Extracted page text data —
• • • • • • •
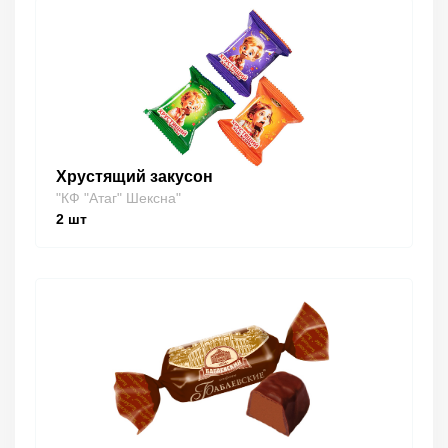
Хрустящий закусон
"КФ "Атаг" Шексна"
2
шт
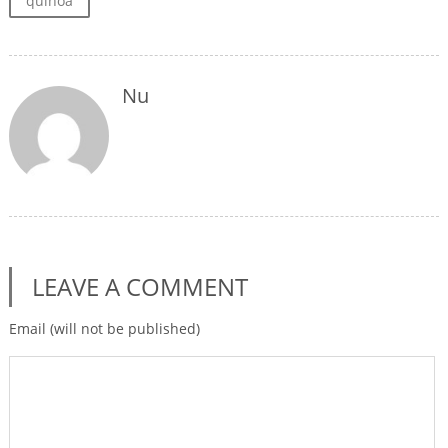
quinoa
Nu
LEAVE A COMMENT
Email (will not be published)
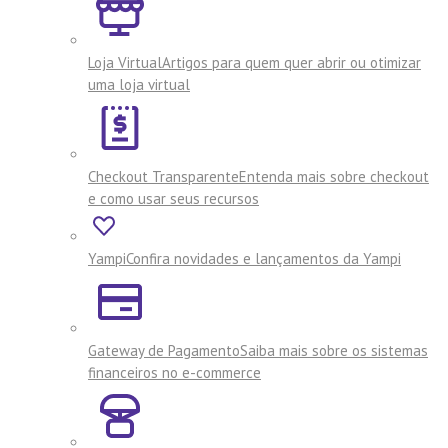
Loja Virtual
Artigos para quem quer abrir ou otimizar
uma loja virtual
Checkout Transparente
Entenda mais sobre checkout
e como usar seus recursos
Yampi
Confira novidades e lançamentos da Yampi
Gateway de Pagamento
Saiba mais sobre os sistemas
financeiros no e-commerce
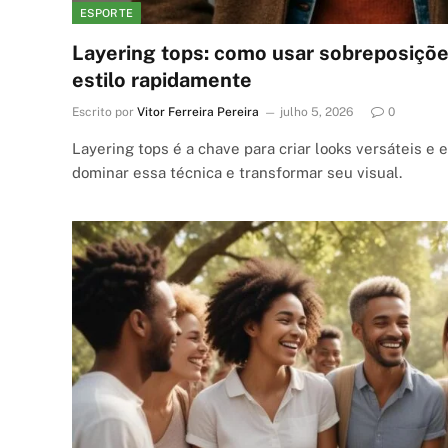
ESPORTE
Layering tops: como usar sobreposiçõe
estilo rapidamente
Escrito por
Vitor Ferreira Pereira
julho 5, 2026
0
Layering tops é a chave para criar looks versáteis e
dominar essa técnica e transformar seu visual.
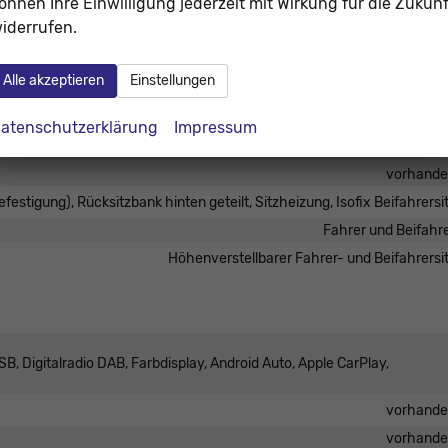
önnen Ihre Einwilligung jederzeit mit Wirkung für die Zukunf
Mittelarmlehne, Fahr
iderrufen.
elektrisch 4-fa
vorhand
Alle akzeptieren
Einstellungen
Klimaautomatik, 2-Zonen-Klimaautomat
vorhand
atenschutzerklärung
Impressum
in Leder, höhenverstellbar, mit Multifunktionen, mit Schaltwipp
vorhand
befestigung), Rücksitzbank hinten geteilt, Sitzheizung, Isofix Beifahrersi
Fahrer und Beifahr
Höhenverstellbarer Fahrer- und Beifahrersi
B, Digitalradio DAB, Farbdisplay, Android Auto, Apple CarPlay,
vorhand
vorhand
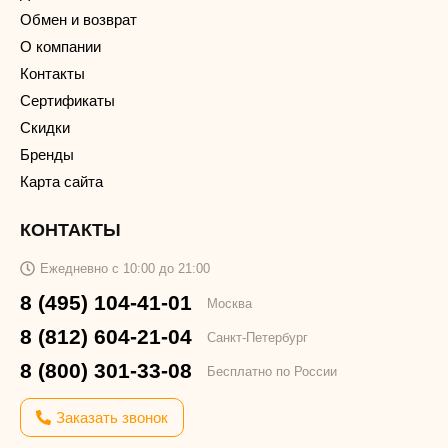
Обмен и возврат
О компании
Контакты
Сертификаты
Скидки
Бренды
Карта сайта
КОНТАКТЫ
Ежедневно с 10:00 до 21:00
8 (495) 104-41-01
Москва
8 (812) 604-21-04
Санкт-Петербург
8 (800) 301-33-08
Бесплатно по России
Заказать звонок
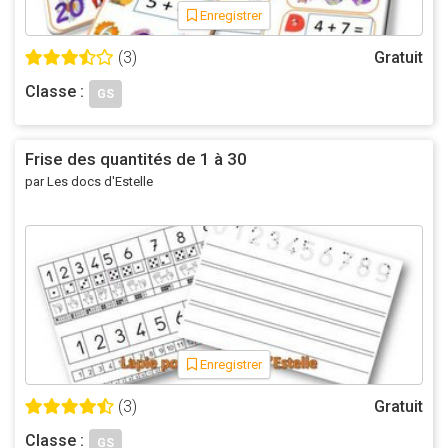
Enregistrer
(3)
Gratuit
Classe :
GS
Frise des quantités de 1 à 30
par Les docs d'Estelle
Enregistrer
(3)
Gratuit
Classe :
GS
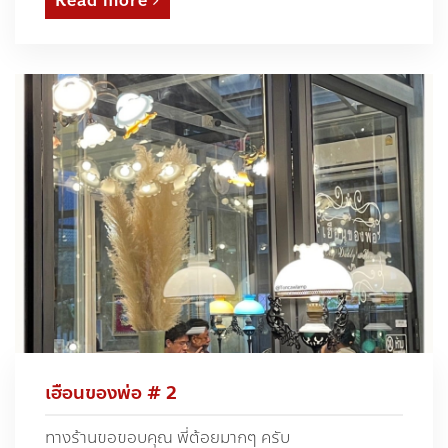
Read more
เฮือนของพ่อ # 2
ทางร้านขอขอบคุณ พี่ต้อยมากๆ ครับ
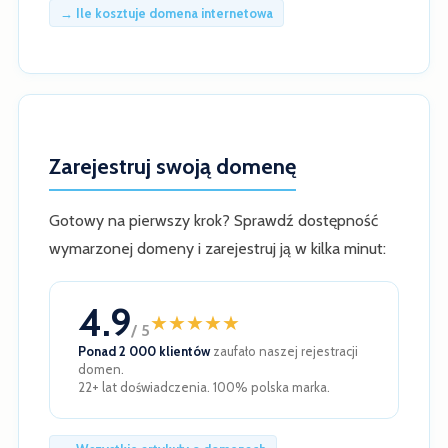
→ Ile kosztuje domena internetowa
Zarejestruj swoją domenę
Gotowy na pierwszy krok? Sprawdź dostępność
wymarzonej domeny i zarejestruj ją w kilka minut:
4.9
★
★
★
★
★
/ 5
Ponad 2 000 klientów
zaufało naszej rejestracji
domen.
22+ lat doświadczenia. 100% polska marka.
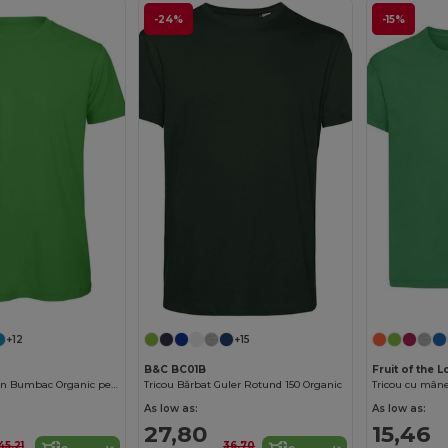
-24%
-15%
+12
+15
B&C BC01B
Fruit of the 
Tricou Slim Fit din Bumbac Organic pentru Bărbați de la B&C
Tricou Bărbat Guler Rotund 150 Organic
Tricou cu mâne
As low as:
As low as:
27,80
15,46
45,21
36,70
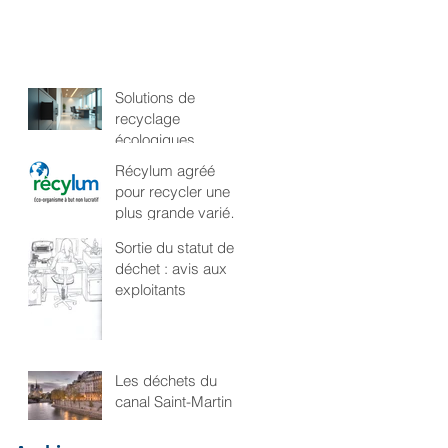
Solutions de
recyclage
écologiques
adaptées aux
Récylum agréé
entreprises et
pour recycler une
administration
plus grande variété
d'équipements
Sortie du statut de
électriques !
déchet : avis aux
exploitants
Les déchets du
canal Saint-Martin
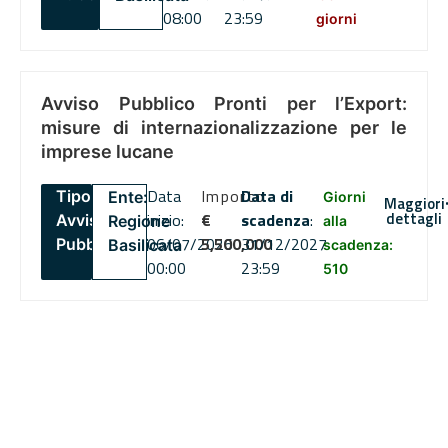
08:00
23:59
giorni
Avviso Pubblico Pronti per l’Export:
misure di internazionalizzazione per le
imprese lucane
Data
Importo
Data di
Tipo:
Ente:
Giorni
Maggiori
dettagli
inizio:
€
scadenza
:
Avviso
Regione
alla
06/07/2026
5,500,000
31/12/2027
Pubblico
Basilicata
scadenza:
00:00
23:59
510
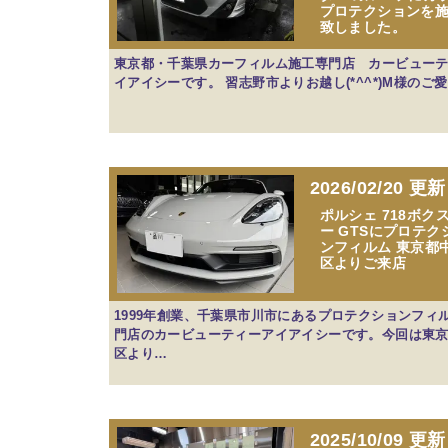
プロテクションを
致しました。
東京都・千葉県カーフィルム施工専門店 カービュー
イアイシーです。 習志野市よりお越し(*^^*)M様のご
2026/02/20 更新
ポルシェ 718ボク
ー GTSにプロテク
ンフィルム 東京都
区よりご来店
1999年創業、千葉県市川市にあるプロテクションフィ
門店のカービューティーアイアイシーです。今回は東
区より…
2025/10/09 更新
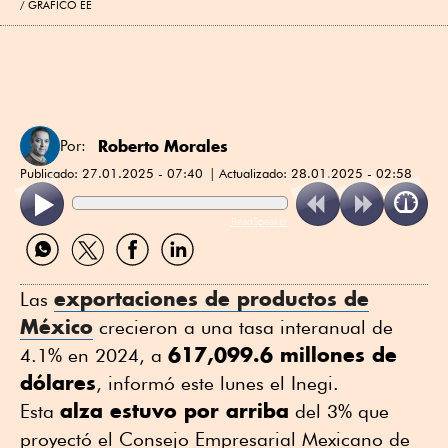
GRÁFICO EE
Roberto Morales
Por:
Publicado:
27.01.2025 - 07:40
Actualizado:
28.01.2025 - 02:58
ReadSpeaker
Compartir
Compartir
Compartir
Compartir
por
por
por
por
WhatsApp
Twitter
Facebook
Linkedin
exportaciones de productos de
Las
México
crecieron a una tasa interanual de
617,099.6 millones de
4.1% en 2024, a
dólares
, informó este lunes el Inegi.
alza estuvo por arriba
Esta
del 3% que
proyectó el Consejo Empresarial Mexicano de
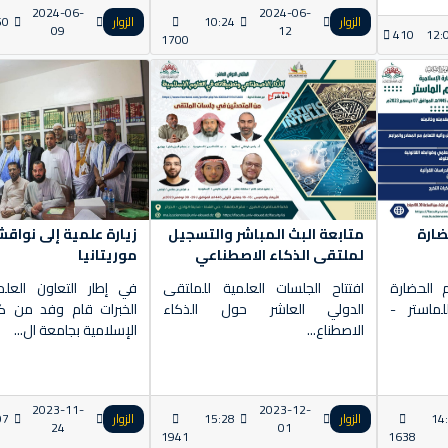
2024-06-
2024-06-
الزوار
10:24
الزوار
50
09
12
410
12:
1700
ضارة
متابعة البث المباشر والتسجيل
زيارة علمية إلى نواق
لملتقى الذكاء الاصطناعي
موريتانيا
 الحضارة
افتتاح الجلسات العلمية للملتقى
في إطار التعاون العل
لماستر -
الدولي العاشر حول الذكاء
الخبرات قام وفد من كل
الاصطناع...
الإسلامية بجامعة ال...
2023-11-
2023-12-
14
الزوار
15:28
الزوار
07
24
01
1941
1638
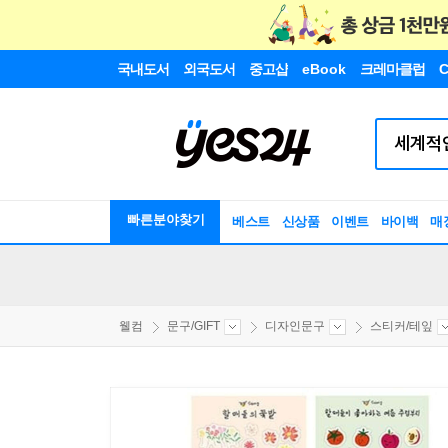
국내도서
외국도서
중고샵
eBook
크레마클럽
C
빠른분야찾기
베스트
신상품
이벤트
바이백
매
웰컴
문구/GIFT
디자인문구
스티커/테잎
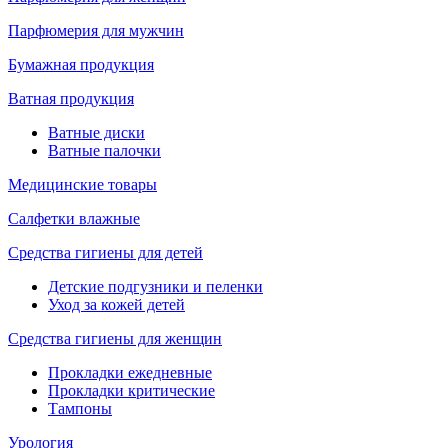
Парфюмерия для мужчин
Бумажная продукция
Ватная продукция
Ватные диски
Ватные палочки
Медицинские товары
Салфетки влажные
Средства гигиены для детей
Детские подгузники и пеленки
Уход за кожей детей
Средства гигиены для женщин
Прокладки ежедневные
Прокладки критические
Тампоны
Урология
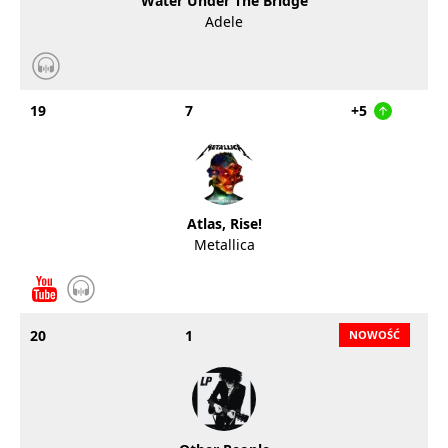
Water Under The Bridge
Adele
19
7
+5
Atlas, Rise!
Metallica
20
1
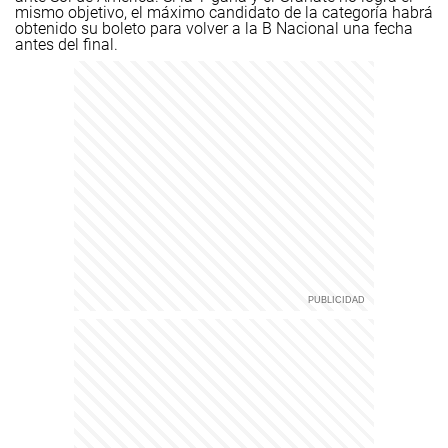
mismo objetivo, el máximo candidato de la categoría habrá
obtenido su boleto para volver a la B Nacional una fecha
antes del final.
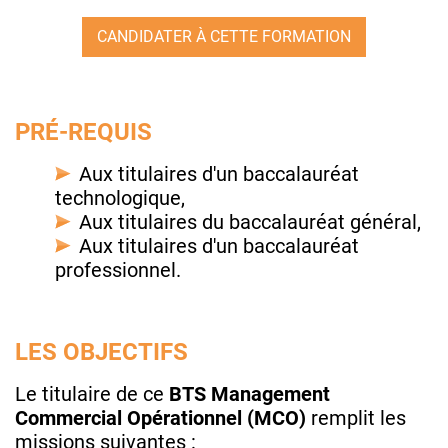
CANDIDATER À CETTE FORMATION
PRÉ-REQUIS
Aux titulaires d'un baccalauréat
technologique,
Aux titulaires du baccalauréat général,
Aux titulaires d'un baccalauréat
professionnel.
LES OBJECTIFS
Le titulaire de ce
BTS
Management
Commercial Opérationnel (MCO)
remplit les
missions suivantes :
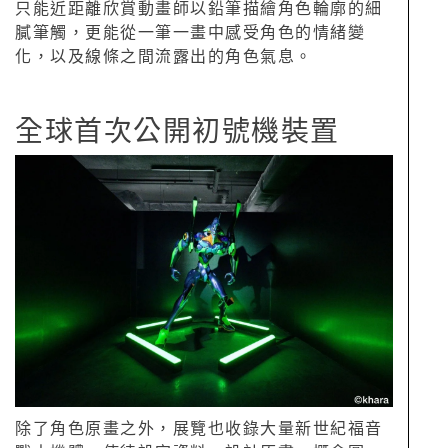
只能近距離欣賞動畫師以鉛筆描繪角色輪廓的細
膩筆觸，更能從一筆一畫中感受角色的情緒變
化，以及線條之間流露出的角色氣息。
全球首次公開初號機裝置
除了角色原畫之外，展覽也收錄大量新世紀福音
• • • • • • •
What is needed — In the records above, find each line with the word "Средства" and copy it.

Your response —
Средства гигиены для детей
Средства гигиены для женщин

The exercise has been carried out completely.